Work to complete:
Transcribe exactly the lines from the top of the records below through the line that holds "Broca Événement", both included, with no pictures.
[Opening Data listing section]
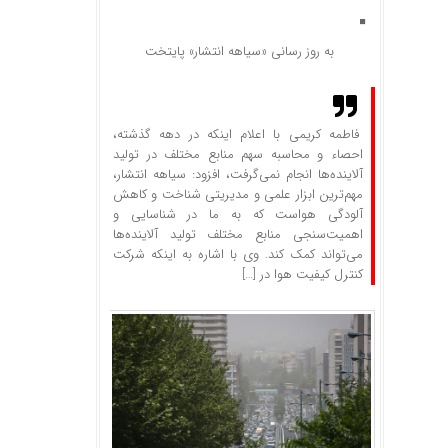
به روز رسانی «سیاهه انتشار» پایتخت
​فاطمه کریمی با اعلام اینکه در دهه گذشته،
احصاء و محاسبه سهم منابع مختلف در تولید
آلاینده‌ها انجام نمی‌گرفت، افزود: سیاهه انتشار،
مهم‌ترین ابزار علمی و مدیریتی شناخت و کاهش
آلودگی هواست که به ما در شناسایی و
اهمیت‌سنجی منابع مختلف تولید آلاینده‌ها
می‌تواند کمک کند. وی با اشاره به اینکه شرکت
کنترل کیفیت هوا در […]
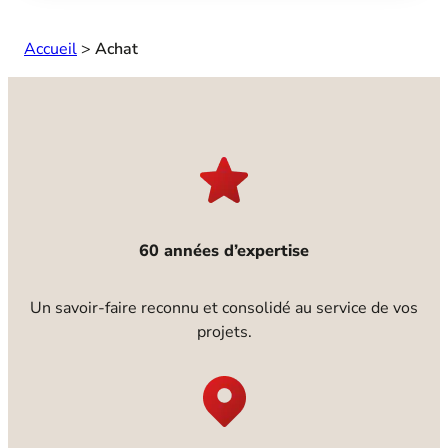
Accueil
>
Achat
60 années d’expertise
Un savoir-faire reconnu et consolidé au service de vos
projets.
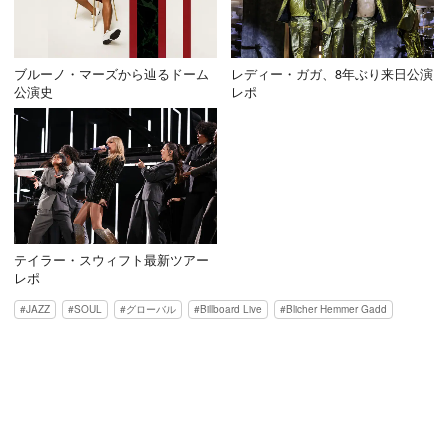
ブルーノ・マーズから辿るドーム
レディー・ガガ、8年ぶり来日公演
公演史
レポ
テイラー・スウィフト最新ツアー
レポ
JAZZ
SOUL
グローバル
Billboard Live
Blicher Hemmer Gadd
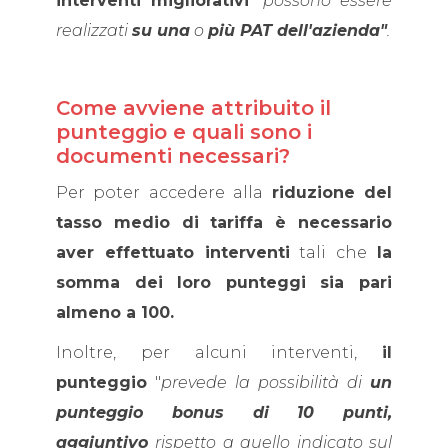
interventi migliorativi
"possono essere
realizzati
su una
o
più PAT dell'azienda"
.
Come avviene attribuito il
punteggio e quali sono i
documenti necessari?
Per poter accedere alla
riduzione del
tasso medio di tariffa è necessario
aver effettuato interventi
tali che
la
somma dei loro punteggi sia pari
almeno a 100.
Inoltre, per alcuni interventi,
il
punteggio
"
prevede la possibilità di
un
punteggio bonus di 10 punti,
aggiuntivo
rispetto a quello indicato sul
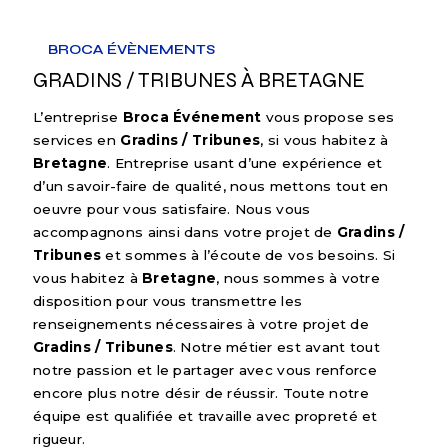
BROCA ÉVÈNEMENTS
GRADINS / TRIBUNES À BRETAGNE
L’entreprise
Broca Événement
vous propose ses
services en
Gradins / Tribunes
, si vous habitez à
Bretagne
. Entreprise usant d’une expérience et
d’un savoir-faire de qualité, nous mettons tout en
oeuvre pour vous satisfaire. Nous vous
accompagnons ainsi dans votre projet de
Gradins /
Tribunes
et sommes à l’écoute de vos besoins. Si
vous habitez à
Bretagne
, nous sommes à votre
disposition pour vous transmettre les
renseignements nécessaires à votre projet de
Gradins / Tribunes
. Notre métier est avant tout
notre passion et le partager avec vous renforce
encore plus notre désir de réussir. Toute notre
équipe est qualifiée et travaille avec propreté et
rigueur.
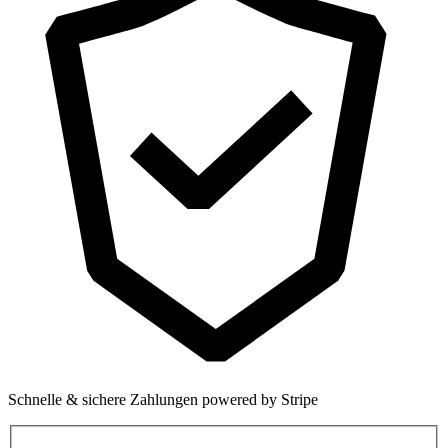
Schnelle & sichere Zahlungen powered by Stripe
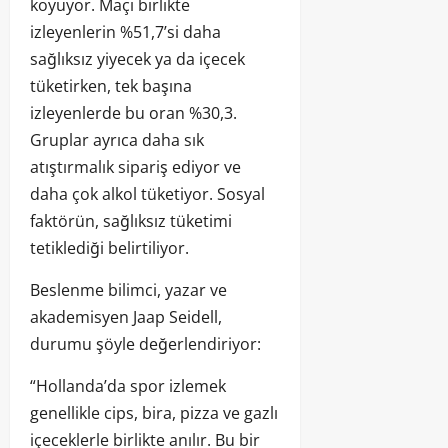
koyuyor. Maçı birlikte
izleyenlerin %51,7’si daha
sağlıksız yiyecek ya da içecek
tüketirken, tek başına
izleyenlerde bu oran %30,3.
Gruplar ayrıca daha sık
atıştırmalık sipariş ediyor ve
daha çok alkol tüketiyor. Sosyal
faktörün, sağlıksız tüketimi
tetiklediği belirtiliyor.
Beslenme bilimci, yazar ve
akademisyen Jaap Seidell,
durumu şöyle değerlendiriyor:
“Hollanda’da spor izlemek
genellikle cips, bira, pizza ve gazlı
içeceklerle birlikte anılır. Bu bir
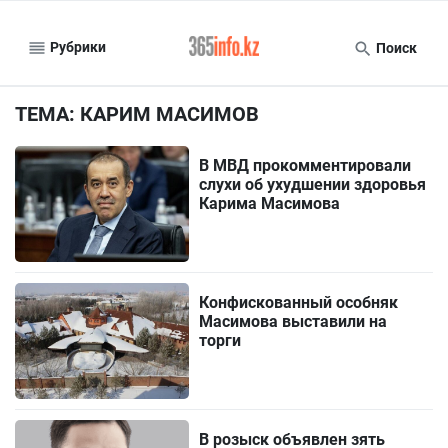
Рубрики
Поиск
ТЕМА: КАРИМ МАСИМОВ
В МВД прокомментировали
слухи об ухудшении здоровья
Карима Масимова
Конфискованный особняк
Масимова выставили на
торги
В розыск объявлен зять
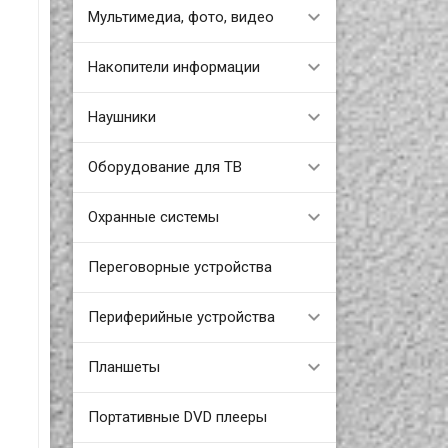
Мультимедиа, фото, видео
Накопители информации
Наушники
Оборудование для ТВ
Охранные системы
Переговорные устройства
Периферийные устройства
Планшеты
Портативные DVD плееры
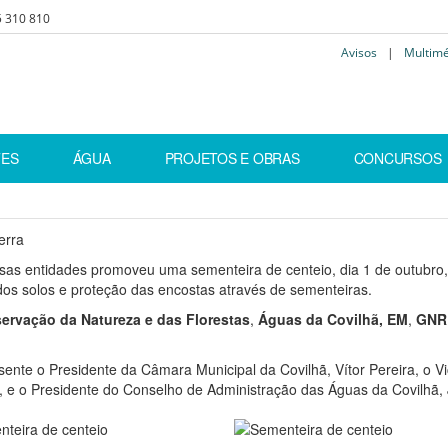
5 310 810
Avisos
|
Multim
vidades
TES
ÁGUA
PROJETOS E OBRAS
CONCURSOS
erra
as entidades promoveu uma sementeira de centeio, dia 1 de outubro, 
dos solos e proteção das encostas através de sementeiras.
servação da Natureza e das Florestas
,
Águas da Covilhã, EM
,
GNR 
ente o Presidente da Câmara Municipal da Covilhã, Vítor Pereira, o V
to, e o Presidente do Conselho de Administração das Águas da Covilhã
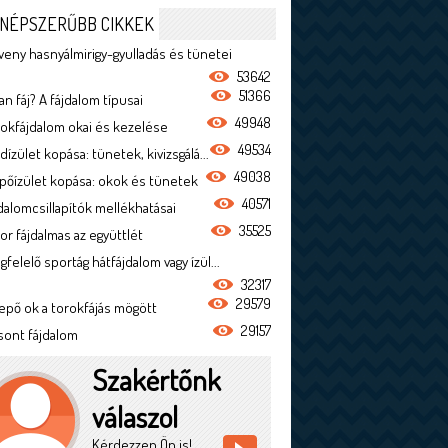
NÉPSZERŰBB CIKKEK
veny hasnyálmirigy-gyulladás és tünetei
53642
51366
n fáj? A fájdalom típusai
49948
rokfájdalom okai és kezelése
49534
dízület kopása: tünetek, kivizsgálá...
49038
ípőízület kopása: okok és tünetek
40571
jdalomcsillapítók mellékhatásai
35525
or fájdalmas az együttlét
felelő sportág hátfájdalom vagy ízül...
32317
29579
epő ok a torokfájás mögött
29157
sont fájdalom
Szakértőnk
válaszol
Kérdezzen Ön is!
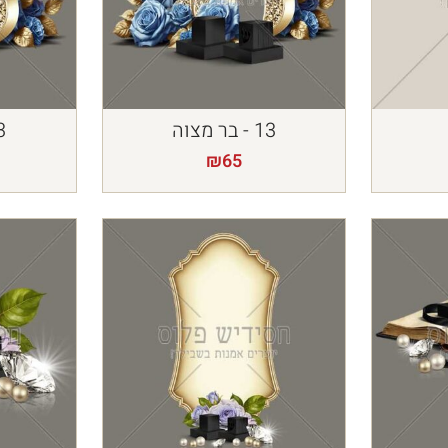
13 - בר מצוה
13 -
₪
65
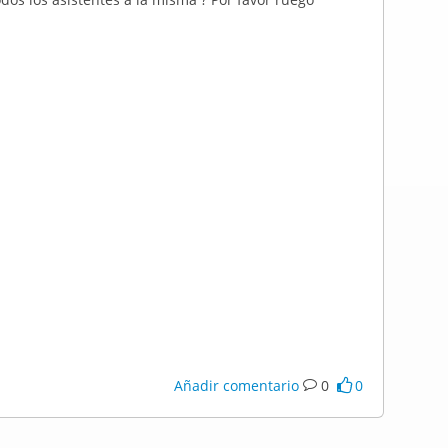
Añadir comentario
0
0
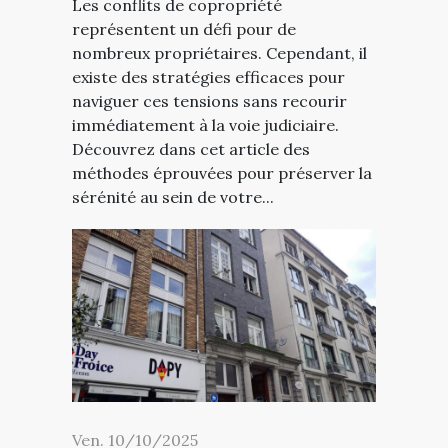
Les conflits de copropriété
représentent un défi pour de
nombreux propriétaires. Cependant, il
existe des stratégies efficaces pour
naviguer ces tensions sans recourir
immédiatement à la voie judiciaire.
Découvrez dans cet article des
méthodes éprouvées pour préserver la
sérénité au sein de votre...
Ven. 10/10/2025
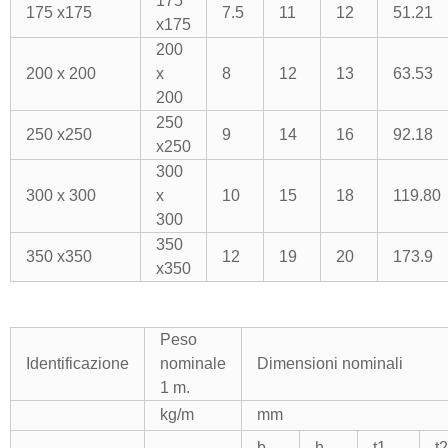
175
175 x175
7.5
11
12
51.21
x175
200
200 x 200
x
8
12
13
63.53
200
250
250 x250
9
14
16
92.18
x250
300
300 x 300
x
10
15
18
119.80
300
350
350 x350
12
19
20
173.9
x350
Peso
Identificazione
nominale
Dimensioni nominali
1 m.
kg/m
mm
b
h
t1
t2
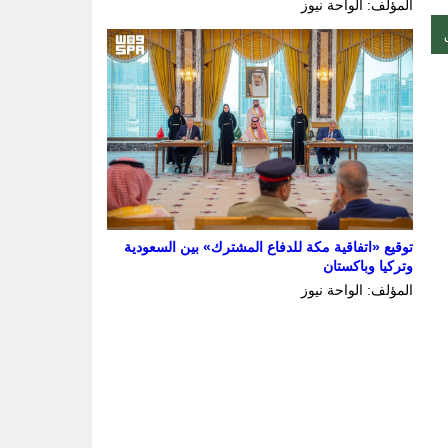
المؤلف: الواحة نيوز
توقيع «اتفاقية مكة للدفاع المشترك» بين السعودية
وتركيا وباكستان
المؤلف: الواحة نيوز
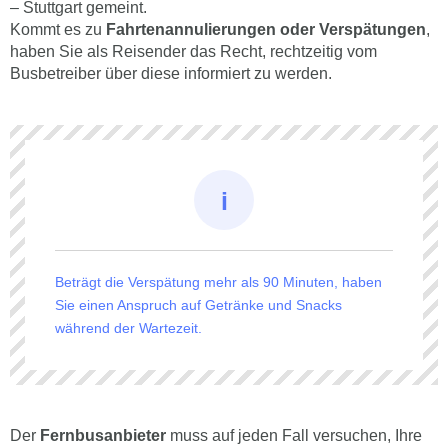
– Stuttgart gemeint.
Kommt es zu
Fahrtenannulierungen oder Verspätungen
,
haben Sie als Reisender das Recht, rechtzeitig vom
Busbetreiber über diese informiert zu werden.
Beträgt die Verspätung mehr als 90 Minuten, haben
Sie einen Anspruch auf Getränke und Snacks
während der Wartezeit.
Der
Fernbusanbieter
muss auf jeden Fall versuchen, Ihre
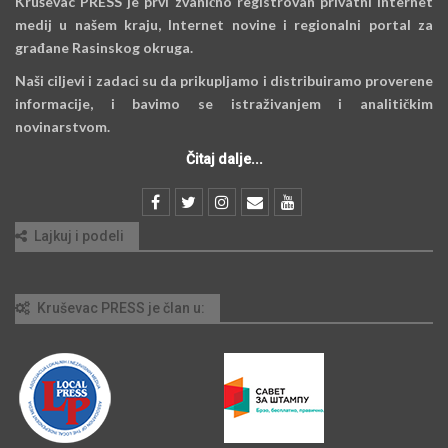
Kruševac PRESS je prvi zvanično registrovan privatni Internet
medij u našem kraju, Internet novine i regionalni portal za
građane Rasinskog okruga.
Naši ciljevi i zadaci su da prikupljamo i distribuiramo proverene
informacije, i bavimo se istraživanjem i analitičkim
novinarstvom.
Čitaj dalje...
Lajkuj i podeli
Kruševac PRESS je član u:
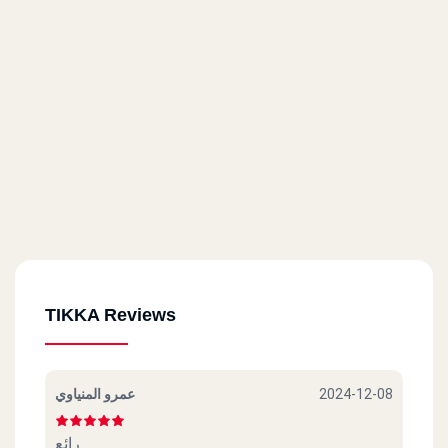
Champs Elysees St., Marina 2, Marina, North Coast
TIKKA Reviews
عمرو المنياوي
2024-12-08
رائع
[Closing Data listing section]
Solution for this exercise:
به روز رسانی «سیاهه انتشار» پایتخت
​فاطمه کریمی با اعلام اینکه در دهه گذشته،
احصاء و محاسبه سهم منابع مختلف در تولید
آلاینده‌ها انجام نمی‌گرفت، افزود: سیاهه انتشار،
مهم‌ترین ابزار علمی و مدیریتی شناخت و کاهش
آلودگی هواست که به ما در شناسایی و
اهمیت‌سنجی منابع مختلف تولید آلاینده‌ها
می‌تواند کمک کند. وی با اشاره به اینکه شرکت
کنترل کیفیت هوا در […]
Accueil
>
Achat
60 années d’expertise
Un savoir-faire reconnu et consolidé au service de vos
projets.
ブルーノ・マーズから辿るドーム
レディー・ガガ、8年ぶり来日公演
公演史
レポ
テイラー・スウィフト最新ツアー
レポ
JAZZ
SOUL
グローバル
Billboard Live
Blicher Hemmer Gadd
interventi migliorativi
"possono essere
realizzati
su una
o
più PAT dell'azienda"
.
Come avviene attribuito il
punteggio e quali sono i
documenti necessari?
Per poter accedere alla
riduzione del
tasso medio di tariffa è necessario
aver effettuato interventi
tali che
la
somma dei loro punteggi sia pari
almeno a 100.
Inoltre, per alcuni interventi,
il
punteggio
"
prevede la possibilità di
un
punteggio bonus di 10 punti,
aggiuntivo
rispetto a quello indicato sul
BROCA ÉVÈNEMENTS
GRADINS / TRIBUNES À BRETAGNE
L’entreprise
Broca Événement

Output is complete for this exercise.